Uma coisa que meu pai me ensinou foi a ter modos.

Sim, educação sempre fora primordial para o Dr. Cullen.
'Há quatro coisas que nunca podem ser esquecidas, Edward: primeiro, seja sempre atencioso e educado; segundo, mantenha sempre um sorriso no rosto; terceiro, seja sempre leal; e quarto, nenhuma das regras anteriores se aplicam à uma mulher na cama'.

Bom, eu tenho orgulho de dizer que obedeço fielmente cada um dos seus passos, assim como meu irmão também fazia anos atrás. É, Emmett era bem mais divertido na sua época de solteiro.

Mas também há um lado bom em ter um irmão que namora uma das mulheres mais gostosa que você já viu na vida: amigas gostosas.

Amigas gostosas cujos neurônios morrem por solidão.

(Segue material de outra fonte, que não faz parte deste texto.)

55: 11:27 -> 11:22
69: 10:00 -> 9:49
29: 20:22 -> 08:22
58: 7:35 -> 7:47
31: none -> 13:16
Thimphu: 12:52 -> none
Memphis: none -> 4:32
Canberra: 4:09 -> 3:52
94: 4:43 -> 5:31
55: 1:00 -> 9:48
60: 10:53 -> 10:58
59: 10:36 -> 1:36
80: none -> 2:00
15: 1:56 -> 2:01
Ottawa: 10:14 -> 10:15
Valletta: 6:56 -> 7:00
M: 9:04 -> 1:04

Se bem que as amigas da minha irmã também não são nada de se jogar fora, mesmo ela não me ajudando em nada com elas.

'Nem ouse chegar perto, Edward!', Alice insistia em repetir.

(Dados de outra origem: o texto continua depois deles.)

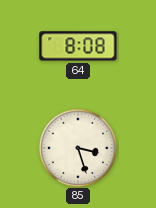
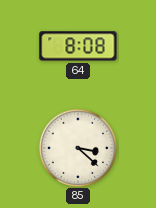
85: 3:27 -> 3:22
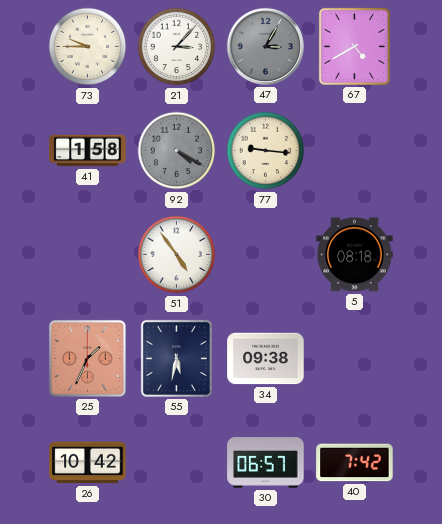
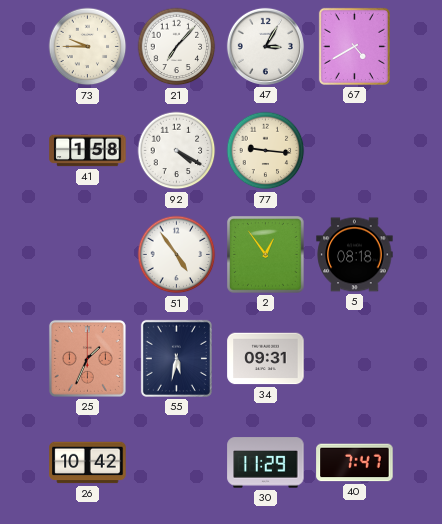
21: 3:07 -> 7:07
47 dial: grey -> white
92 dial: grey -> white
2: none -> 12:54
34: 09:38 -> 09:31
30: 06:57 -> 11:29
40: 7:42 -> 7:47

Ok, vamos dizer que seus esforços pra me manter longe das amigas não surtiam tanto efeito. Não quando você domina perfeitamente bem os três primeiros passos de Carlisle.

Por muito tempo, só existiam esses três primeiros passos. Até que meu pai se separou da minha mãe e ela mudou-se de pais com seu personal trainer. Nenhum de nós quis ir com ela, e Carlisle parecia satisfeito com a nossa escolha. É, ele provavelmente seria capaz de se virar muito bem sem Elizabeth. Afinal, que problema um garoto de quatorze, outro de doze, e uma menina de onze poderiam causar?

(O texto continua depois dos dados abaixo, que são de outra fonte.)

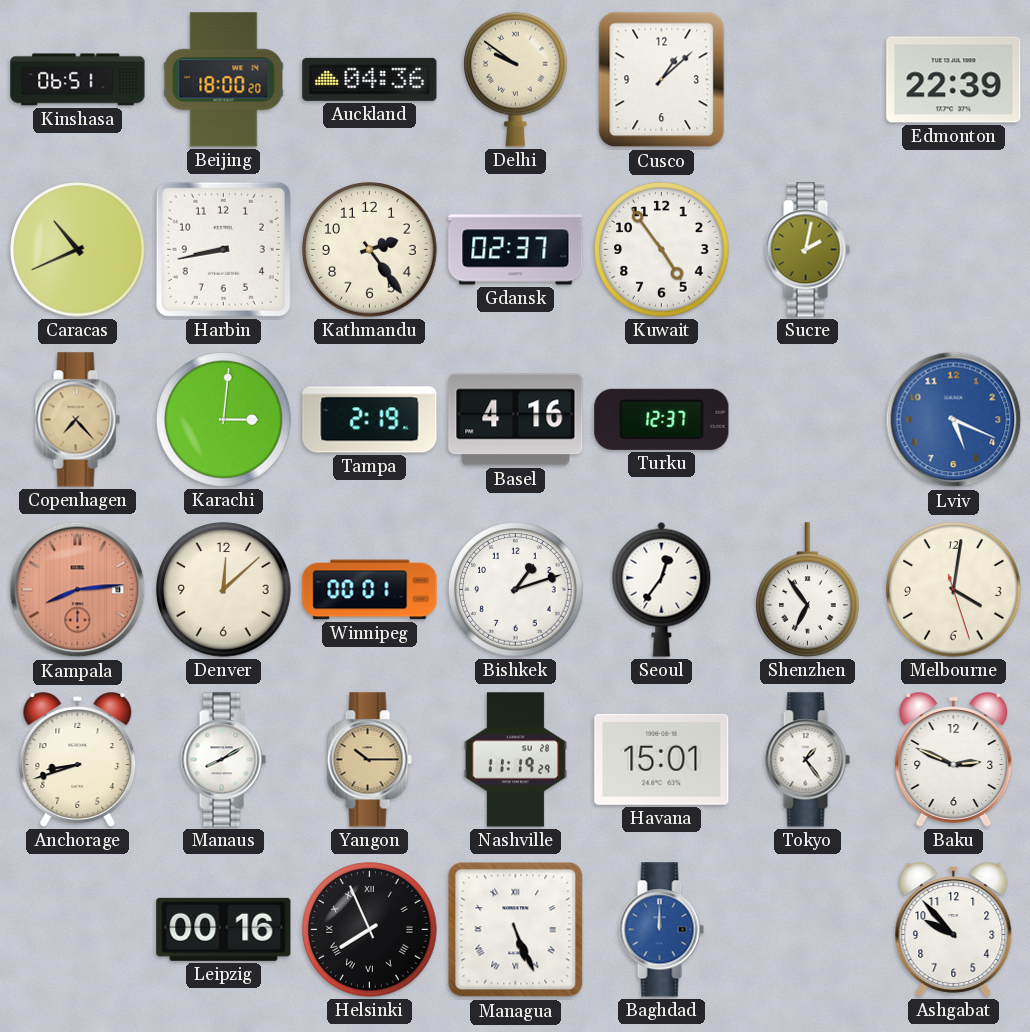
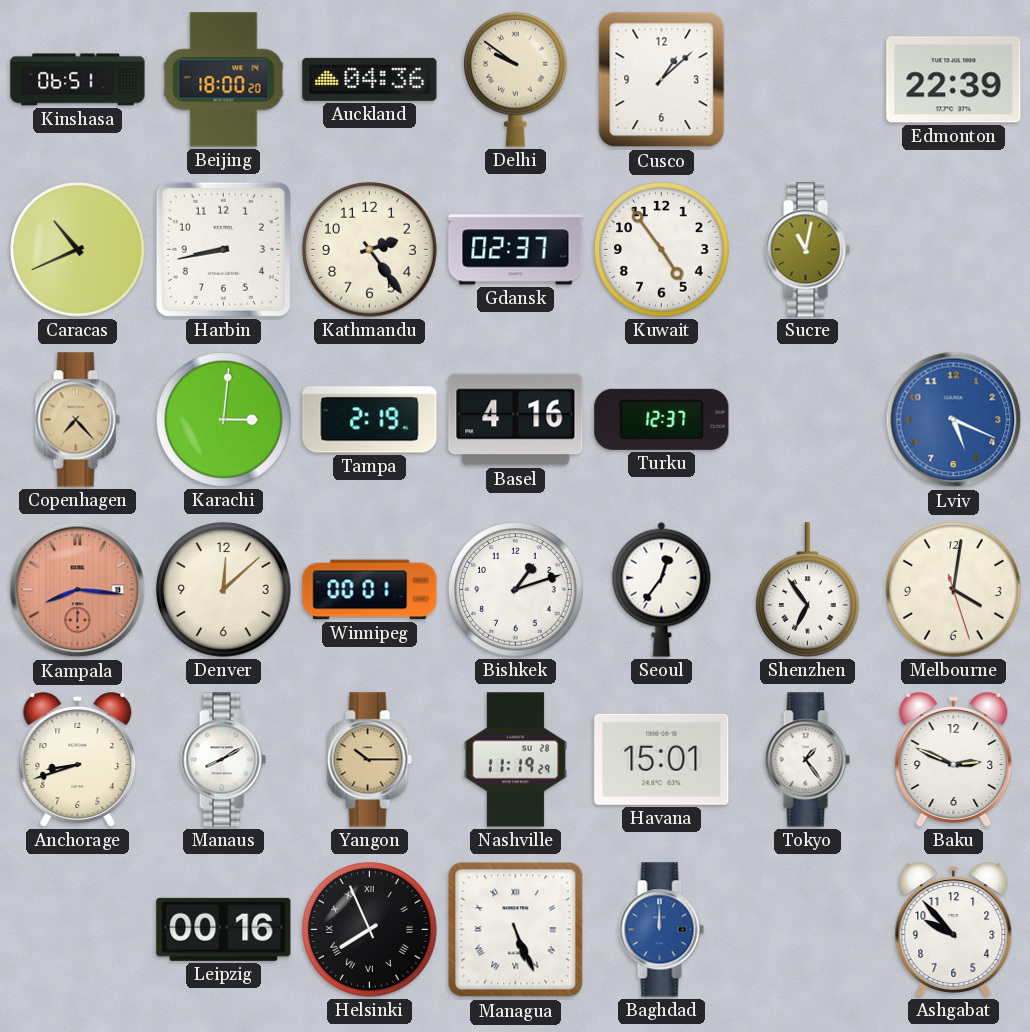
Sucre: 2:02 -> 11:02
Kampala: 8:14 -> 8:16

Carlisle fez um bom trabalho nos cinco anos seguintes que ficou sem uma namorada oficial (claro, nós não contávamos as Samanthas, Joannes, Rachels e Annas que apareciam para 'apenas dar uma mão com o jantar', e acabavam descendo as escadas correndo, as seis da manhã, usando a mesma roupa do dia anterior).

Emmett, na época com dezenove anos, tinha acabado de entrar pra faculdade e se mudado para um apartamento mais perto do campus, quando Carlisle nos apresentou Esme. Ele nunca havia nos apresentado 'namorada' alguma e foi um tanto surpreendente quando ele fez isso. Não tínhamos duvidas que o que eles tinham era sério.

Esme era muito bonita pra alguém da idade dela, simpática e atenciosa. Tentava de tudo quanto era jeito nos agradar, e não como se ela quisesse nos 'comprar' para poder ficar com nosso pai... Ela apenas gostava de tratar os outros bem. Ela era o mais próximo de uma mãe.

Ela tinha uma filha da minha idade e, às vezes, a levava pra passar o dia com a gente.

A garota era gostosa, mas parecia ter saído de um daqueles filmes de freiras: usava sempre calças jeans, ou então uma saia até o joelho e camisetas sempre muito bem comportadas, cabelo minuciosamente arrumado num rabo-de-cavalo, ou então, soltos, batendo no meio das costas. Falava sempre muito pouco, mas eu podia sentir alguns olhares que ela me lançava.

A cada dia que passava, mais interessado por ela eu ficava. Não, não que eu tivesse me apaixonando por ela, claro, mas eu não podia ignorar a minha vontade de saber o que aquela garota era capaz.

Menos de um ano depois, Esme e sua filha vieram morar conosco.

É, a Tanya parecia realmente ter saído daqueles filmes de freiras.

Filmes de freiras deliciosamente safadas, mentirosas e manipuladoras.

E foi aí que a minha vida virou um inferno.